General overhead captures costs that cannot be directly assigned to a specific asset or
individual project. The Company's general overhead rate is applied to all direct costs related to
vehicles, labor,materials, and trenching. Compared to last year's filing,the general overhead rate
increased from 9.42 percent to 9.43 percent. Staff verified Company inputs and calculations and
believes they are accurate.
The Company stores loading rate captures the cost of supervision, labor, and expenses
incurred for the purchasing,storage,handling,and distribution of material and supplies.
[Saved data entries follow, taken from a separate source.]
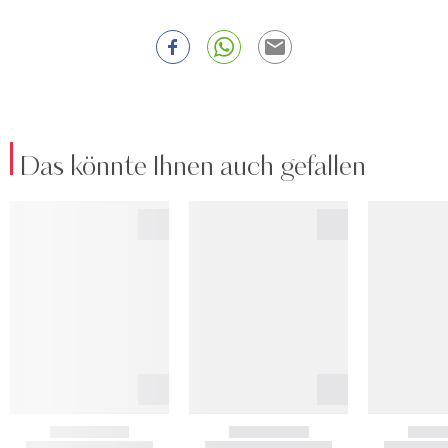
Das könnte Ihnen auch gefallen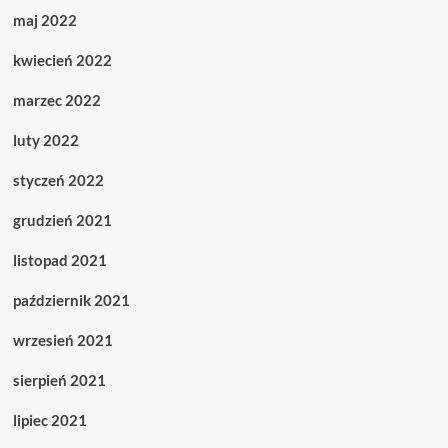
maj 2022
kwiecień 2022
marzec 2022
luty 2022
styczeń 2022
grudzień 2021
listopad 2021
październik 2021
wrzesień 2021
sierpień 2021
lipiec 2021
Compared
to last year's filing, the Company stores loading rate increased from 4.75 percent to 6.50 percent.
The Company evaluates the Company stores loading rate quarterly to determine whether an
adjustment is needed to align the clearing rate with year-to-date stores expenses and issuances
while considering forecasted activity. Staff verified Company inputs and calculations and believes
they are accurate.
Standard Charges
Standard charges are established for the installation of underground services, temporary
service attachments, and return trip services. The installation of underground services includes
both base and distance charges. Some charges went up, with a maximum increase of 7 percent,
while others went down, with a maximum decrease of 2 percent. Staff reviewed all changes to
vehicle, labor, material, and trenching costs used to develop the standard charges. Staff believes
the Company's proposed amounts are justified.
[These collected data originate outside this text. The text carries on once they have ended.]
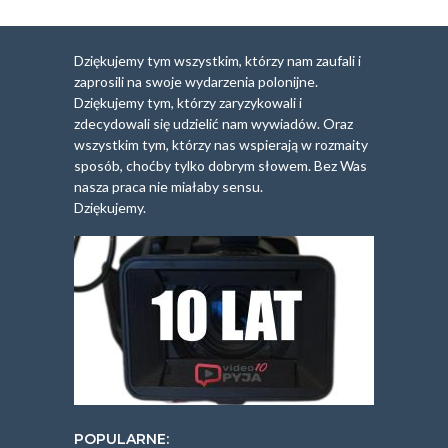
Dziękujemy tym wszystkim, którzy nam zaufali i
zaprosili na swoje wydarzenia polonijne.
Dziękujemy tym, którzy zaryzykowali i
zdecydowali się udzielić nam wywiadów. Oraz
wszystkim tym, którzy nas wspierają w rozmaity
sposób, choćby tylko dobrym słowem. Bez Was
nasza praca nie miałaby sensu.
Dziękujemy.
POPULARNE:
DECISION MEMORANDUM - 2 - FEBRUARY 3, 2026
Line Installation and Service Attachment Allowances
Service attachment allowances are provided to customers to compensate for distribution
costs the Company recovers through base retail rates. Customers receive the allowance as a credit
against the cost of new line installation and terminal facilities. This year, the single-phase
allowance decreased by 11 percent, and the three-phase allowance increased by 2 percent. The
relatively large decrease in the single-phase allowance was driven by a $500 decrease in the cost
of 25 kilovolt-amp transformers (19 percent). Staff believes this is justified.
Engineering Services
Engineering costs for line installations and alterations have increased from$97 per hour to
$101 per hour. This 4 percent increase is driven by a 3 percent wage increase and a 7 percent
benefit increase. Staff believes both the wage and benefit increases are in line with previous years,
and the annual wage rate is in line with the statewide median for electrical engineers.' For these
reasons, Staff believes that the increase in Engineering Services cost is reasonable.
STAFF RECOMMENDATION
Staff recommends that the Commission approve the Company's proposed general
overhead rate of 9.43 percent and changes to the Rule H charges and allowances reflected in the
Company's original filing,dated December 31,2025, as filed. Staff recommends an effective date
of March 15, 2026.
COMMISSION DECISION
Does the Commission wish to approve the Company's proposed updates to the general
overhead rate and the Rule H charges and allowances as filed with an effective date of March 15,
2026?
Matthew E. ess
Commission Staff
I:\Utility\UDMEMOS\IPC-TAE-25-03 Decision Memo.docx
'According to Glassdoor.com the statewide median pay for electrical engineers in 2025 was$123K per year.